What to do
Review the material line by line. Identify and copy every line that contains the string "without".

Dataset
====
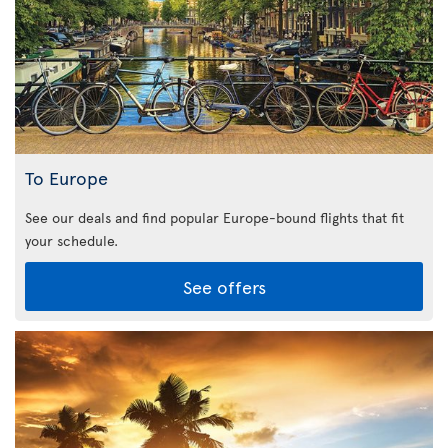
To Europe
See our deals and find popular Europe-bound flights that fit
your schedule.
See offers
====
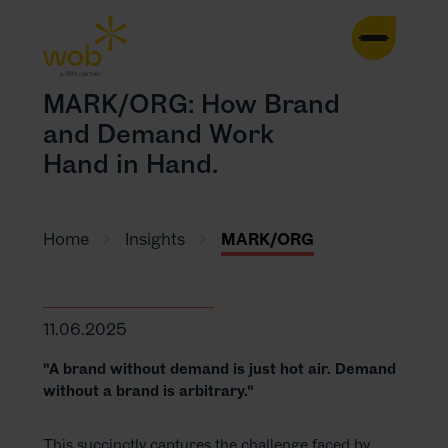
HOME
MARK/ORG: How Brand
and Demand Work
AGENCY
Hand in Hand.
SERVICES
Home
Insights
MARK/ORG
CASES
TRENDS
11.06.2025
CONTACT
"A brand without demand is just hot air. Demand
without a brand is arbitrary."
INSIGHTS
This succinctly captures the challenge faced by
====
Answer to this exercise
"A brand without demand is just hot air. Demand
without a brand is arbitrary."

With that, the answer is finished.